- DATA RECORDS
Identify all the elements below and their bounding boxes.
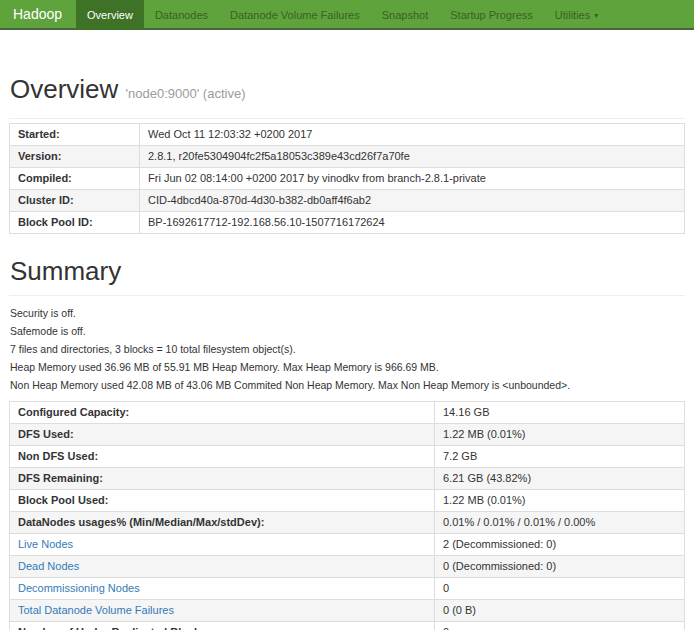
row-value: 0.01% / 0.01% / 0.01% / 0.00% xyxy=(435,512,685,534)
row-label: Compiled: xyxy=(10,168,140,190)
row-value: 2.8.1, r20fe5304904fc2f5a18053c389e43cd2… xyxy=(140,146,685,168)
row-label: Version: xyxy=(10,146,140,168)
nav-item[interactable]: Startup Progress ▾ xyxy=(439,0,544,28)
table-row: Version: 2.8.1, r20fe5304904fc2f5a18053c… xyxy=(10,146,685,168)
row-label: Block Pool Used: xyxy=(10,490,435,512)
table-row: DFS Remaining: 6.21 GB (43.82%) xyxy=(10,468,685,490)
nav-item[interactable]: Overview ▾ xyxy=(76,0,144,28)
row-value: 0 xyxy=(435,622,685,630)
summary-note: Security is off. xyxy=(10,308,685,319)
row-value: 2 (Decommissioned: 0) xyxy=(435,534,685,556)
overview-heading: Overview xyxy=(10,74,118,104)
row-value: 14.16 GB xyxy=(435,402,685,424)
row-label-text: Non DFS Used: xyxy=(18,450,98,462)
row-label: Non DFS Used: xyxy=(10,446,435,468)
row-label-text: DataNodes usages% (Min/Median/Max/stdDev… xyxy=(18,516,264,528)
summary-note: Heap Memory used 36.96 MB of 55.91 MB He… xyxy=(10,362,685,373)
nav-item-label: Datanodes xyxy=(155,9,208,21)
row-value: 0 (0 B) xyxy=(435,600,685,622)
row-value: 1.22 MB (0.01%) xyxy=(435,424,685,446)
row-label: Dead Nodes xyxy=(10,556,435,578)
row-label-text[interactable]: Total Datanode Volume Failures xyxy=(18,604,174,616)
row-value: 7.2 GB xyxy=(435,446,685,468)
row-value: 1.22 MB (0.01%) xyxy=(435,490,685,512)
hadoop-brand[interactable]: Hadoop xyxy=(0,0,76,28)
namenode-address-label: 'node0:9000' (active) xyxy=(126,86,246,101)
row-label-text: Number of Under-Replicated Blocks xyxy=(18,626,206,630)
row-label-text[interactable]: Live Nodes xyxy=(18,538,73,550)
row-label: Configured Capacity: xyxy=(10,402,435,424)
nav-item-label: Startup Progress xyxy=(450,9,533,21)
summary-note: Non Heap Memory used 42.08 MB of 43.06 M… xyxy=(10,380,685,391)
summary-notes: Security is off. Safemode is off. 7 file… xyxy=(10,308,685,391)
row-label-text: DFS Remaining: xyxy=(18,472,103,484)
nav-item[interactable]: Datanode Volume Failures ▾ xyxy=(219,0,371,28)
row-label: Cluster ID: xyxy=(10,190,140,212)
nav-item[interactable]: Datanodes ▾ xyxy=(144,0,219,28)
table-row: Compiled: Fri Jun 02 08:14:00 +0200 2017… xyxy=(10,168,685,190)
row-label: Block Pool ID: xyxy=(10,212,140,234)
table-row: DFS Used: 1.22 MB (0.01%) xyxy=(10,424,685,446)
table-row: Configured Capacity: 14.16 GB xyxy=(10,402,685,424)
table-row: Started: Wed Oct 11 12:03:32 +0200 2017 xyxy=(10,124,685,146)
chevron-down-icon: ▾ xyxy=(594,11,598,20)
row-label-text: Block Pool Used: xyxy=(18,494,108,506)
row-label: Decommissioning Nodes xyxy=(10,578,435,600)
table-row: Non DFS Used: 7.2 GB xyxy=(10,446,685,468)
table-row: Cluster ID: CID-4dbcd40a-870d-4d30-b382-… xyxy=(10,190,685,212)
table-row: Live Nodes 2 (Decommissioned: 0) xyxy=(10,534,685,556)
row-value: 6.21 GB (43.82%) xyxy=(435,468,685,490)
row-label-text: DFS Used: xyxy=(18,428,74,440)
row-label: Number of Under-Replicated Blocks xyxy=(10,622,435,630)
row-label: DFS Used: xyxy=(10,424,435,446)
navbar: Hadoop Overview ▾ Datanodes ▾ Datanode V… xyxy=(0,0,694,30)
summary-note: 7 files and directories, 3 blocks = 10 t… xyxy=(10,344,685,355)
row-label-text: Configured Capacity: xyxy=(18,406,129,418)
row-value: Wed Oct 11 12:03:32 +0200 2017 xyxy=(140,124,685,146)
table-row: Block Pool Used: 1.22 MB (0.01%) xyxy=(10,490,685,512)
summary-note: Safemode is off. xyxy=(10,326,685,337)
row-label: Started: xyxy=(10,124,140,146)
nav-item-label: Utilities xyxy=(555,9,590,21)
table-row: Decommissioning Nodes 0 xyxy=(10,578,685,600)
row-value: Fri Jun 02 08:14:00 +0200 2017 by vinodk… xyxy=(140,168,685,190)
table-row: DataNodes usages% (Min/Median/Max/stdDev… xyxy=(10,512,685,534)
nav-item-label: Snapshot xyxy=(382,9,428,21)
row-value: 0 xyxy=(435,578,685,600)
nav-item-label: Datanode Volume Failures xyxy=(230,9,360,21)
summary-table: Configured Capacity: 14.16 GB DFS Used: … xyxy=(9,401,685,630)
row-label-text[interactable]: Dead Nodes xyxy=(18,560,79,572)
content: Overview 'node0:9000' (active) Started: … xyxy=(0,74,694,630)
table-row: Dead Nodes 0 (Decommissioned: 0) xyxy=(10,556,685,578)
row-label: DFS Remaining: xyxy=(10,468,435,490)
row-label: DataNodes usages% (Min/Median/Max/stdDev… xyxy=(10,512,435,534)
divider xyxy=(9,295,685,296)
divider xyxy=(9,118,685,119)
table-row: Total Datanode Volume Failures 0 (0 B) xyxy=(10,600,685,622)
nav-item[interactable]: Snapshot ▾ xyxy=(371,0,439,28)
table-row: Number of Under-Replicated Blocks 0 xyxy=(10,622,685,630)
row-label: Live Nodes xyxy=(10,534,435,556)
table-row: Block Pool ID: BP-1692617712-192.168.56.… xyxy=(10,212,685,234)
page-title: Overview 'node0:9000' (active) xyxy=(10,74,685,109)
nav-menu: Overview ▾ Datanodes ▾ Datanode Volume F… xyxy=(76,0,609,28)
overview-info-table: Started: Wed Oct 11 12:03:32 +0200 2017 … xyxy=(9,123,685,234)
nav-item[interactable]: Utilities ▾ xyxy=(544,0,609,28)
row-value: BP-1692617712-192.168.56.10-150771617262… xyxy=(140,212,685,234)
summary-heading: Summary xyxy=(10,256,685,286)
row-label: Total Datanode Volume Failures xyxy=(10,600,435,622)
row-value: CID-4dbcd40a-870d-4d30-b382-db0aff4f6ab2 xyxy=(140,190,685,212)
nav-item-label: Overview xyxy=(87,9,133,21)
row-label-text[interactable]: Decommissioning Nodes xyxy=(18,582,140,594)
row-value: 0 (Decommissioned: 0) xyxy=(435,556,685,578)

- TRY IT
Print every entry exactly as written, without the pictures.

- ANSWER TO THE EXERCISE
Identify all the elements below and their bounding boxes.
row-value: 0.01% / 0.01% / 0.01% / 0.00% xyxy=(435,512,685,534)
row-label: Compiled: xyxy=(10,168,140,190)
row-value: 2.8.1, r20fe5304904fc2f5a18053c389e43cd2… xyxy=(140,146,685,168)
row-label: Version: xyxy=(10,146,140,168)
nav-item[interactable]: Startup Progress ▾ xyxy=(439,0,544,28)
table-row: Version: 2.8.1, r20fe5304904fc2f5a18053c… xyxy=(10,146,685,168)
row-label: Block Pool Used: xyxy=(10,490,435,512)
table-row: DFS Remaining: 6.21 GB (43.82%) xyxy=(10,468,685,490)
nav-item[interactable]: Overview ▾ xyxy=(76,0,144,28)
row-value: 0 xyxy=(435,622,685,630)
summary-note: Security is off. xyxy=(10,308,685,319)
row-value: 2 (Decommissioned: 0) xyxy=(435,534,685,556)
overview-heading: Overview xyxy=(10,74,118,104)
row-value: 14.16 GB xyxy=(435,402,685,424)
row-label-text: Non DFS Used: xyxy=(18,450,98,462)
row-label: Non DFS Used: xyxy=(10,446,435,468)
row-label-text: DataNodes usages% (Min/Median/Max/stdDev… xyxy=(18,516,264,528)
summary-note: Heap Memory used 36.96 MB of 55.91 MB He… xyxy=(10,362,685,373)
nav-item-label: Datanodes xyxy=(155,9,208,21)
row-value: 0 (0 B) xyxy=(435,600,685,622)
row-value: 1.22 MB (0.01%) xyxy=(435,424,685,446)
row-label: Dead Nodes xyxy=(10,556,435,578)
row-label-text[interactable]: Total Datanode Volume Failures xyxy=(18,604,174,616)
row-value: 7.2 GB xyxy=(435,446,685,468)
row-value: 1.22 MB (0.01%) xyxy=(435,490,685,512)
hadoop-brand[interactable]: Hadoop xyxy=(0,0,76,28)
namenode-address-label: 'node0:9000' (active) xyxy=(126,86,246,101)
row-label-text: Number of Under-Replicated Blocks xyxy=(18,626,206,630)
row-label-text[interactable]: Live Nodes xyxy=(18,538,73,550)
row-label: Configured Capacity: xyxy=(10,402,435,424)
nav-item-label: Startup Progress xyxy=(450,9,533,21)
summary-note: Non Heap Memory used 42.08 MB of 43.06 M… xyxy=(10,380,685,391)
summary-notes: Security is off. Safemode is off. 7 file… xyxy=(10,308,685,391)
row-label-text: DFS Remaining: xyxy=(18,472,103,484)
nav-item[interactable]: Datanode Volume Failures ▾ xyxy=(219,0,371,28)
row-label: Cluster ID: xyxy=(10,190,140,212)
nav-item[interactable]: Datanodes ▾ xyxy=(144,0,219,28)
table-row: Compiled: Fri Jun 02 08:14:00 +0200 2017… xyxy=(10,168,685,190)
row-label: Block Pool ID: xyxy=(10,212,140,234)
table-row: DFS Used: 1.22 MB (0.01%) xyxy=(10,424,685,446)
table-row: Configured Capacity: 14.16 GB xyxy=(10,402,685,424)
table-row: Started: Wed Oct 11 12:03:32 +0200 2017 xyxy=(10,124,685,146)
chevron-down-icon: ▾ xyxy=(594,11,598,20)
row-label-text: Block Pool Used: xyxy=(18,494,108,506)
row-label: Decommissioning Nodes xyxy=(10,578,435,600)
table-row: Non DFS Used: 7.2 GB xyxy=(10,446,685,468)
table-row: Cluster ID: CID-4dbcd40a-870d-4d30-b382-… xyxy=(10,190,685,212)
table-row: Live Nodes 2 (Decommissioned: 0) xyxy=(10,534,685,556)
row-value: 6.21 GB (43.82%) xyxy=(435,468,685,490)
row-label-text: DFS Used: xyxy=(18,428,74,440)
row-label: Number of Under-Replicated Blocks xyxy=(10,622,435,630)
row-label: DFS Used: xyxy=(10,424,435,446)
navbar: Hadoop Overview ▾ Datanodes ▾ Datanode V… xyxy=(0,0,694,30)
summary-note: 7 files and directories, 3 blocks = 10 t… xyxy=(10,344,685,355)
row-label-text: Configured Capacity: xyxy=(18,406,129,418)
row-value: Wed Oct 11 12:03:32 +0200 2017 xyxy=(140,124,685,146)
table-row: Block Pool Used: 1.22 MB (0.01%) xyxy=(10,490,685,512)
summary-note: Safemode is off. xyxy=(10,326,685,337)
row-label: Started: xyxy=(10,124,140,146)
nav-item-label: Utilities xyxy=(555,9,590,21)
table-row: Decommissioning Nodes 0 xyxy=(10,578,685,600)
row-value: Fri Jun 02 08:14:00 +0200 2017 by vinodk… xyxy=(140,168,685,190)
table-row: DataNodes usages% (Min/Median/Max/stdDev… xyxy=(10,512,685,534)
nav-item-label: Snapshot xyxy=(382,9,428,21)
row-value: 0 xyxy=(435,578,685,600)
nav-item-label: Datanode Volume Failures xyxy=(230,9,360,21)
summary-table: Configured Capacity: 14.16 GB DFS Used: … xyxy=(9,401,685,630)
row-label-text[interactable]: Dead Nodes xyxy=(18,560,79,572)
content: Overview 'node0:9000' (active) Started: … xyxy=(0,74,694,630)
table-row: Dead Nodes 0 (Decommissioned: 0) xyxy=(10,556,685,578)
row-label: DFS Remaining: xyxy=(10,468,435,490)
row-label: DataNodes usages% (Min/Median/Max/stdDev… xyxy=(10,512,435,534)
divider xyxy=(9,295,685,296)
divider xyxy=(9,118,685,119)
table-row: Total Datanode Volume Failures 0 (0 B) xyxy=(10,600,685,622)
nav-item[interactable]: Snapshot ▾ xyxy=(371,0,439,28)
table-row: Number of Under-Replicated Blocks 0 xyxy=(10,622,685,630)
row-label: Live Nodes xyxy=(10,534,435,556)
table-row: Block Pool ID: BP-1692617712-192.168.56.… xyxy=(10,212,685,234)
page-title: Overview 'node0:9000' (active) xyxy=(10,74,685,109)
nav-menu: Overview ▾ Datanodes ▾ Datanode Volume F… xyxy=(76,0,609,28)
overview-info-table: Started: Wed Oct 11 12:03:32 +0200 2017 … xyxy=(9,123,685,234)
nav-item[interactable]: Utilities ▾ xyxy=(544,0,609,28)
row-value: BP-1692617712-192.168.56.10-150771617262… xyxy=(140,212,685,234)
summary-heading: Summary xyxy=(10,256,685,286)
row-label: Total Datanode Volume Failures xyxy=(10,600,435,622)
row-value: CID-4dbcd40a-870d-4d30-b382-db0aff4f6ab2 xyxy=(140,190,685,212)
nav-item-label: Overview xyxy=(87,9,133,21)
row-label-text[interactable]: Decommissioning Nodes xyxy=(18,582,140,594)
row-value: 0 (Decommissioned: 0) xyxy=(435,556,685,578)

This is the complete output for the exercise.